>>>>

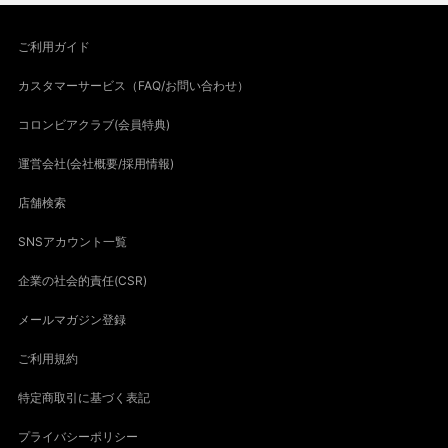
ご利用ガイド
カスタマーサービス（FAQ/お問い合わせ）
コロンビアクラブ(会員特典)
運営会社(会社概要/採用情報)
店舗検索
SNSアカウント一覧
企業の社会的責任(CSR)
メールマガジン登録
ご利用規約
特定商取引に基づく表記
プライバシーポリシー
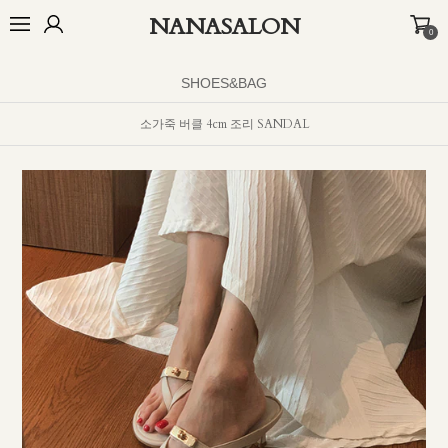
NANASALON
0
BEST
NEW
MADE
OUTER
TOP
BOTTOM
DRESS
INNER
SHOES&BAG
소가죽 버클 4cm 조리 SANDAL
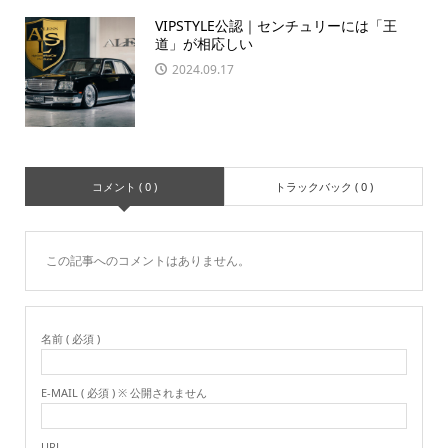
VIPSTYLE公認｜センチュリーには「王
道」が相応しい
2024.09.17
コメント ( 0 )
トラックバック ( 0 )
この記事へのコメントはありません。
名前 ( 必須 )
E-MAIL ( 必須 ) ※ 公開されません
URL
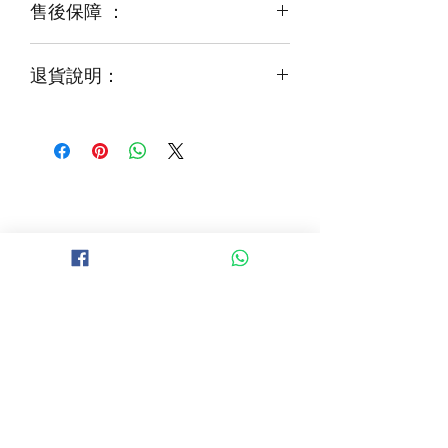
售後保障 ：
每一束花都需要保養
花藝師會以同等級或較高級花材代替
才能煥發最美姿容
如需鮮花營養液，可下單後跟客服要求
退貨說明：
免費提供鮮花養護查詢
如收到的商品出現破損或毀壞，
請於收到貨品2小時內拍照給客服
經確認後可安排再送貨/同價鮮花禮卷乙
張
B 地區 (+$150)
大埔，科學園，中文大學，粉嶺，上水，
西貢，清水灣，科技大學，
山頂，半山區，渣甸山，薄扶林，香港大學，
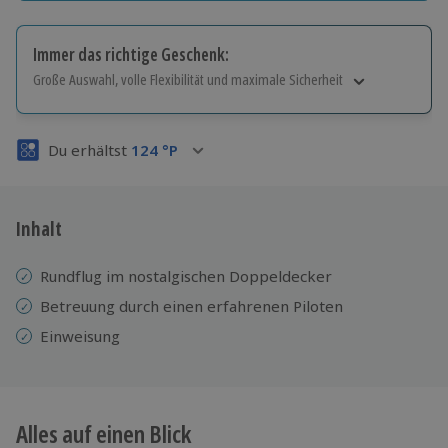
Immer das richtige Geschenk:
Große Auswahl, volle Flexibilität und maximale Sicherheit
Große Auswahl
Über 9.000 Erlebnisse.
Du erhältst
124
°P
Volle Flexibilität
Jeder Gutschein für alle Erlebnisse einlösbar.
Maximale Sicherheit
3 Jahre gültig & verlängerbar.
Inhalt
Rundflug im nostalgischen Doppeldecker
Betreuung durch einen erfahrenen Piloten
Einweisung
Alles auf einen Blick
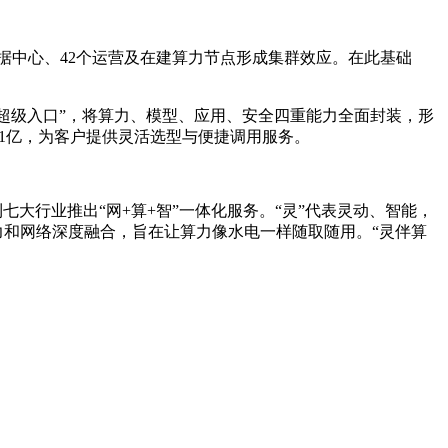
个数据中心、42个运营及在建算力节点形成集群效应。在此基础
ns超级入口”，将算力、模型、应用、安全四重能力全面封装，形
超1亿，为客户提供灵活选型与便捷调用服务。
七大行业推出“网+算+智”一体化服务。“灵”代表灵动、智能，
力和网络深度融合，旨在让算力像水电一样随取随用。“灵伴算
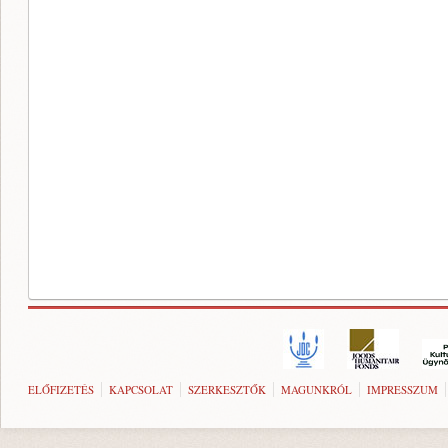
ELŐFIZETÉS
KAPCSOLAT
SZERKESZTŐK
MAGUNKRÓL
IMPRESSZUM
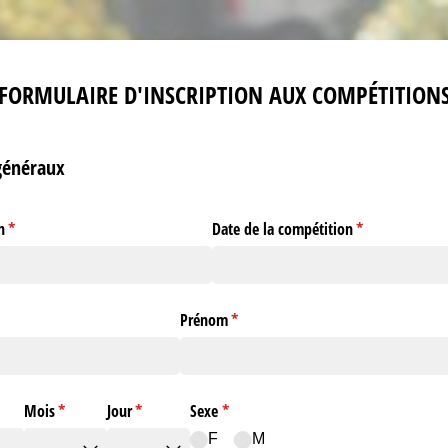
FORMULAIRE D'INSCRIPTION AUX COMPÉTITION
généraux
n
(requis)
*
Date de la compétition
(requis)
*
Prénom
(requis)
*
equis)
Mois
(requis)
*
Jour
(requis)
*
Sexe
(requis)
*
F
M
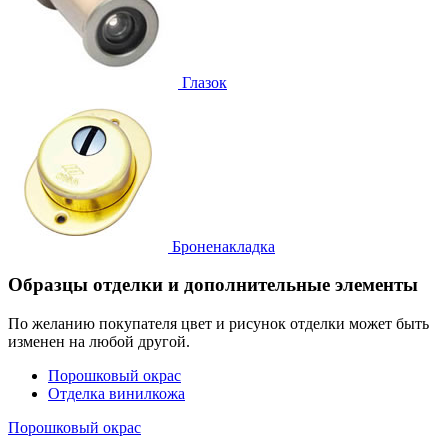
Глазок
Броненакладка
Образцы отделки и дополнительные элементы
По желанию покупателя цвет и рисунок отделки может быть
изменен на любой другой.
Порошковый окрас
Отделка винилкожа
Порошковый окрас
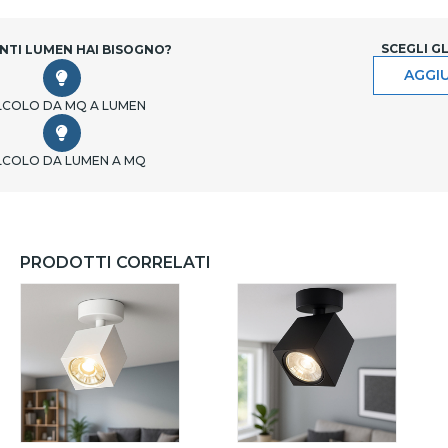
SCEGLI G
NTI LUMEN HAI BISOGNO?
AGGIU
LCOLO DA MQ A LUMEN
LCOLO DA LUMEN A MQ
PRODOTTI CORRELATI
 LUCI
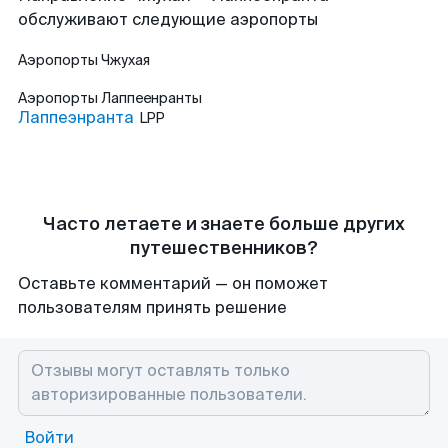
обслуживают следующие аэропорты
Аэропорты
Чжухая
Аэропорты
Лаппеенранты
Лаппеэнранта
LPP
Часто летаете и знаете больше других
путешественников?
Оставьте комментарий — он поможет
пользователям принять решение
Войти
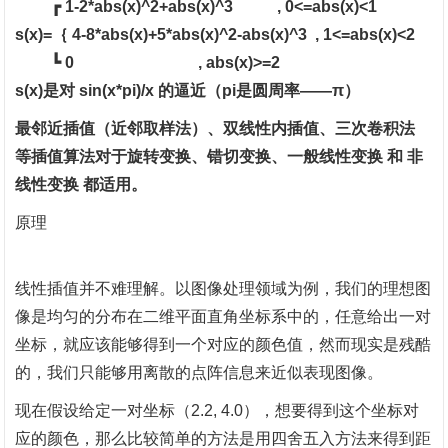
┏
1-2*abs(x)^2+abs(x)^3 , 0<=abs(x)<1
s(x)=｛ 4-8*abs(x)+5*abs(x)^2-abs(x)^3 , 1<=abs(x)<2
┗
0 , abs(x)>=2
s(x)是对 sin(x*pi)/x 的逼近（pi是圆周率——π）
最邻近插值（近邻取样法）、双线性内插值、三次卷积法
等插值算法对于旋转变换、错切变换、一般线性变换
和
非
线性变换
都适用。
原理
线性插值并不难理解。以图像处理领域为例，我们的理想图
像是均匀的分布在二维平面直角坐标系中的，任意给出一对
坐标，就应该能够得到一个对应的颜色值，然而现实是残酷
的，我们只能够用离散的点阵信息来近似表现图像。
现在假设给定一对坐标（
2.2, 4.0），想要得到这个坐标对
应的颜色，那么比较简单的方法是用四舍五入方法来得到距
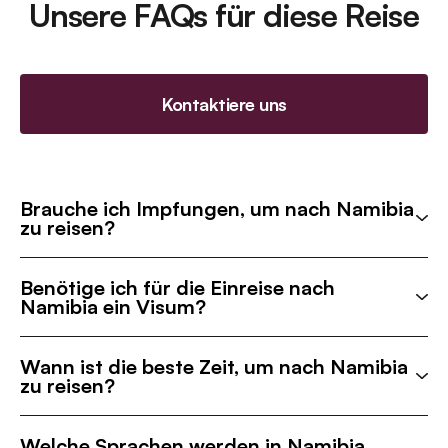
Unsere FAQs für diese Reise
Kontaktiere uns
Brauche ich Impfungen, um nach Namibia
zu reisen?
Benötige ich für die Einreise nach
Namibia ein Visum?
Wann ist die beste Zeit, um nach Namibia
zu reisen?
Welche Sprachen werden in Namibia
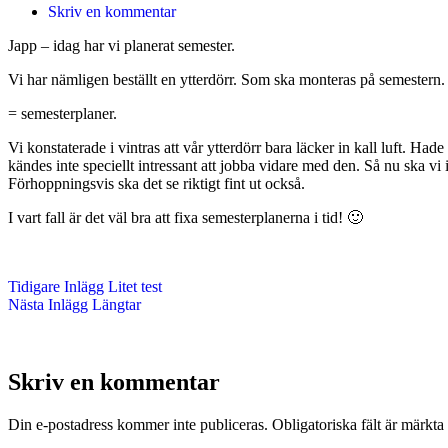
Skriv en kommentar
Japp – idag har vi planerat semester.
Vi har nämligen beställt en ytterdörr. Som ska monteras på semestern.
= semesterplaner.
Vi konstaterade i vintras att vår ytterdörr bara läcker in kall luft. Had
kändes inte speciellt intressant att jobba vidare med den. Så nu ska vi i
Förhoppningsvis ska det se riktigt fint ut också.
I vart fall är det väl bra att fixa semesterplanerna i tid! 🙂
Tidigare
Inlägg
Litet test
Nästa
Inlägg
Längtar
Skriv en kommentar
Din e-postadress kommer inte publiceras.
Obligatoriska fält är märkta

<<<<

* _WORK REQUEST_: Without the pictures, write out every entry exactly as it appears.

* _EXPECTED ANSWER_:
ご利用ガイド
カスタマーサービス（FAQ/お問い合わせ）
コロンビアクラブ(会員特典)
運営会社(会社概要/採用情報)
店舗検索
SNSアカウント一覧
企業の社会的責任(CSR)
メールマガジン登録
ご利用規約
特定商取引に基づく表記
プライバシーポリシー
NANASALON
0
BEST
NEW
MADE
OUTER
TOP
BOTTOM
DRESS
INNER
SHOES&BAG
소가죽 버클 4cm 조리 SANDAL
VIPSTYLE公認｜センチュリーには「王
道」が相応しい
2024.09.17
コメント ( 0 )
トラックバック ( 0 )
この記事へのコメントはありません。
名前 ( 必須 )
E-MAIL ( 必須 ) ※ 公開されません
URL
售後保障 ：
每一束花都需要保養
花藝師會以同等級或較高級花材代替
才能煥發最美姿容
如需鮮花營養液，可下單後跟客服要求
退貨說明：
免費提供鮮花養護查詢
如收到的商品出現破損或毀壞，
請於收到貨品2小時內拍照給客服
經確認後可安排再送貨/同價鮮花禮卷乙
張
B 地區 (+$150)
大埔，科學園，中文大學，粉嶺，上水，
西貢，清水灣，科技大學，
山頂，半山區，渣甸山，薄扶林，香港大學，
Immer das richtige Geschenk:
Große Auswahl, volle Flexibilität und maximale Sicherheit
Große Auswahl
Über 9.000 Erlebnisse.
Du erhältst
124
°P
Volle Flexibilität
Jeder Gutschein für alle Erlebnisse einlösbar.
Maximale Sicherheit
3 Jahre gültig & verlängerbar.
Inhalt
Rundflug im nostalgischen Doppeldecker
Betreuung durch einen erfahrenen Piloten
Einweisung
Alles auf einen Blick
个数据中心、42个运营及在建算力节点形成集群效应。在此基础
ns超级入口”，将算力、模型、应用、安全四重能力全面封装，形
超1亿，为客户提供灵活选型与便捷调用服务。
七大行业推出“网+算+智”一体化服务。“灵”代表灵动、智能，
力和网络深度融合，旨在让算力像水电一样随取随用。“灵伴算
ELŐFIZETÉS
KAPCSOLAT
SZERKESZTŐK
MAGUNKRÓL
IMPRESSZUM
FORMULAIRE D'INSCRIPTION AUX COMPÉTITION
généraux
n
(requis)
*
Date de la compétition
(requis)
*
Prénom
(requis)
*
equis)
Mois
(requis)
*
Jour
(requis)
*
Sexe
(requis)
*
F
M
Глазок
Броненакладка
Образцы отделки и дополнительные элементы
По желанию покупателя цвет и рисунок отделки может быть
изменен на любой другой.
Порошковый окрас
Отделка винилкожа
Порошковый окрас
SCEGLI G
NTI LUMEN HAI BISOGNO?
AGGIU
LCOLO DA MQ A LUMEN
LCOLO DA LUMEN A MQ
PRODOTTI CORRELATI
 LUCI
обслуживают следующие аэропорты
Аэропорты
Чжухая
Аэропорты
Лаппеенранты
Лаппеэнранта
LPP
Часто летаете и знаете больше других
путешественников?
Оставьте комментарий — он поможет
пользователям принять решение
Войти
┏
1-2*abs(x)^2+abs(x)^3 , 0<=abs(x)<1
s(x)=｛ 4-8*abs(x)+5*abs(x)^2-abs(x)^3 , 1<=abs(x)<2
┗
0 , abs(x)>=2
s(x)是对 sin(x*pi)/x 的逼近（pi是圆周率——π）
最邻近插值（近邻取样法）、双线性内插值、三次卷积法
等插值算法对于旋转变换、错切变换、一般线性变换
和
非
线性变换
都适用。
原理
线性插值并不难理解。以图像处理领域为例，我们的理想图
像是均匀的分布在二维平面直角坐标系中的，任意给出一对
坐标，就应该能够得到一个对应的颜色值，然而现实是残酷
的，我们只能够用离散的点阵信息来近似表现图像。
现在假设给定一对坐标（
2.2, 4.0），想要得到这个坐标对
应的颜色，那么比较简单的方法是用四舍五入方法来得到距
Unsere FAQs für diese Reise
Kontaktiere uns
Brauche ich Impfungen, um nach Namibia
zu reisen?
Benötige ich für die Einreise nach
Namibia ein Visum?
Wann ist die beste Zeit, um nach Namibia
zu reisen?
Welche Sprachen werden in Namibia
Skriv en kommentar
Japp – idag har vi planerat semester.
Vi har nämligen beställt en ytterdörr. Som ska monteras på semestern.
= semesterplaner.
Vi konstaterade i vintras att vår ytterdörr bara läcker in kall luft. Had
kändes inte speciellt intressant att jobba vidare med den. Så nu ska vi i
Förhoppningsvis ska det se riktigt fint ut också.
I vart fall är det väl bra att fixa semesterplanerna i tid! 🙂
Tidigare
Inlägg
Litet test
Nästa
Inlägg
Längtar
Skriv en kommentar
Din e-postadress kommer inte publiceras.
Obligatoriska fält är märkta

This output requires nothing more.